Read Farr’s complete assessment here.
An interesting looking history of the difficult relationship between the Catholic Church and China, The Catholic Church in China: 1978 to the Present (Palgrave Macmillan 2012) by Cindy Yik-yi Chu (Hong Kong Baptist University). The publisher’s description follows.
This book traces the history of the Catholic Church in China since the country opened up to the world in December 1978. It comprehensively studies the Chinese Catholic Church on various levels, including an analysis of Sino-Vatican relations, the control over the Catholic Church by the Beijing government, the supervision of local Church activities, and the consecration of government-approved bishops, the formation of priests, and the everyday lives of Chinese Catholics.
Here’s a new entry in the increasingly popular bellicose secularist genre: Nonbeliever Nation: The Rise of Secular Americans (Palgrave Macmillan 2012) by David Niose. The publisher’s description follows.
Today, nearly one in five Americans are nonbelievers – a rapidly growing group at a time when traditional Christian churches are dwindling in numbers – and they are flexing their muscles like never before. Yet we still see almost none of them openly serving in elected office, while Mitt Romney, Rick Santorum, and many others continue to loudly proclaim the myth of America as a Christian nation.

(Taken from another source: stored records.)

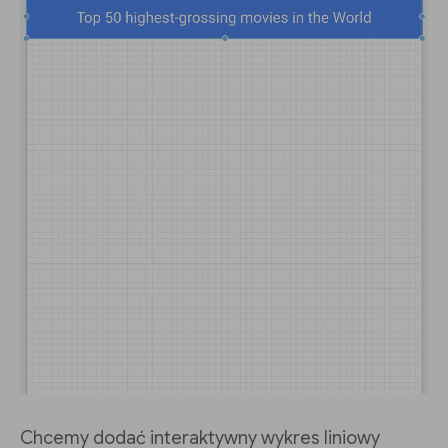
Chcemy dodać interaktywny wykres liniowy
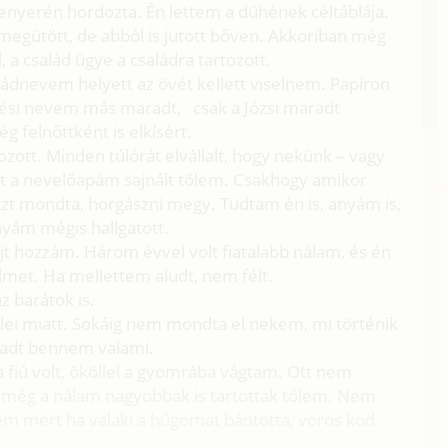
 tenyerén hordozta. Én lettem a dühének céltáblája.
megütött, de abból is jutott bőven. Akkoriban még
a család ügye a családra tartozott.
aládnevem helyett az övét kellett viselnem. Papíron
tési nevem más maradt, csak a Józsi maradt
g felnőttként is elkísért.
ott. Minden túlórát elvállalt, hogy nekünk – vagy
it a nevelőapám sajnált tőlem. Csakhogy amikor
 Azt mondta, horgászni megy. Tudtam én is, anyám is,
nyám mégis hallgatott.
jt hozzám. Három évvel volt fiatalabb nálam, és én
lmet. Ha mellettem aludt, nem félt.
 barátok is.
fülei miatt. Sokáig nem mondta el nekem, mi történik
kadt bennem valami.
a fiú volt, ököllel a gyomrába vágtam. Ott nem
 még a nálam nagyobbak is tartottak tőlem. Nem
em mert ha valaki a húgomat bántotta, vörös köd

In Nonbeliever Nation, leading secular advocate David Niose explores what this new force in politics means for the unchallenged dominance of the Religious Right. Hitting on all the hot-button issues that divide the country – from gay marriage to education policy to contentious church-state battles – he shows how this movement is gaining traction, and fighting for its rights. Now, Secular Americans—a group comprised not just of atheists and agnostics, but lapsed Catholics, secular Jews, and millions of others who have walked away from religion—are mobilizing and forming groups all over the country (even atheist clubs in Bible-belt high schools) to challenge the exaltation of religion in American politics and public life.
This is a timely and important look at how growing numbers of nonbelievers, disenchanted at how far America has wandered from its secular roots, are emerging to fight for equality and rational public policy.